In der Branche heißt es aber, dass die heimischen Großbanken wohl kaum das Angebot der EZB annehmen werden. "Warum soll ich ertragreiche Anleihen verkaufen, wenn ich dann für das Geld auch noch einen Strafzins zahlen muss?", fragt Brezinschek. Die EZB hat ja im Vorjahr den Leitzins auf 0,05 Prozent gesenkt und seitdem nicht angehoben. Der Strafzins für Geld, das bei der Notenbank geparkt wird, wurde auf 0,2 Prozent angehoben.

Außerdem herrscht in Österreich keine Kreditklemme wie etwa in Italien. Auch Erste-Bank-Chefanalyst Friedrich Mostböck glaubt, dass die Maßnahme in den südlichen Euro-Ländern fruchten kann, ist aber für Österreich skeptisch. Die heimischen Banken gelten als ausreichend liquide und "wir würden gerne Kredite vergeben, wenn die Nachfrage da wäre", sagt eine Sprecherin der Erste Bank.

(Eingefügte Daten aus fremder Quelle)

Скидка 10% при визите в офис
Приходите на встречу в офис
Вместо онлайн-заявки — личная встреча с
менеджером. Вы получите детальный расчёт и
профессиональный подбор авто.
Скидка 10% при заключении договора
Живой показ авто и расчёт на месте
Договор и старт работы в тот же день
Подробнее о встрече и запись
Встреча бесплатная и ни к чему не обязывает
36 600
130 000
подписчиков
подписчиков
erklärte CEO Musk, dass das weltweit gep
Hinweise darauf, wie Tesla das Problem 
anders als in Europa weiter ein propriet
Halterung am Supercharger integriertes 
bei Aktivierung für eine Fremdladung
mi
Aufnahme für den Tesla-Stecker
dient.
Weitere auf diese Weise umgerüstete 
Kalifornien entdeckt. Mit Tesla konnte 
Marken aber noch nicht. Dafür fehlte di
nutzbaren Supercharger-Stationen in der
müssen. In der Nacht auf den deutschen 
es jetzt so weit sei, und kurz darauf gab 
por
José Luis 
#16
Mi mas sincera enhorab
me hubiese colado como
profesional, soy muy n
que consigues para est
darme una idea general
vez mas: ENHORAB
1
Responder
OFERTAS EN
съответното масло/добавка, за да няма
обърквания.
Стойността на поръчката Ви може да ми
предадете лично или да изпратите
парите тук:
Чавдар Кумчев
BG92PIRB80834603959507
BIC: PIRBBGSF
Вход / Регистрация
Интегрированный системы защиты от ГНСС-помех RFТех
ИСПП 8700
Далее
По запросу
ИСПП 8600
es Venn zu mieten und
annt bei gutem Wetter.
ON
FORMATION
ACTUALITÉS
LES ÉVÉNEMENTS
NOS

Die fehlenden Investitionen sind laut Christian Helmenstein, Ökonom bei der Industriellenvereinigung, nicht auf fehlende Kredite, sondern auf fehlende Rahmenbedingungen zurückzuführen. Vereinfacht gesagt: Jene Unternehmen, denen die Banken gerne Geld geben würden, haben selbst welches und halten sich mit Investitionen zurück. Jene, die Kredite brauchen, bestehen die Bonitätsprüfung nicht und bekommen keine. Das trifft vor allem kleine Start-ups ohne eigenes Kapital.

Um die Investitionen in Schwung zu bringen, brauche es in Österreich entsprechende Rahmenbedingungen wie niedrigere Abgabenquoten, so Helmenstein. Außerdem kämpfen Unternehmen mit stagnierenden Erträgen im Zuge der Ukraine Krise und der schwachen Konjunktur.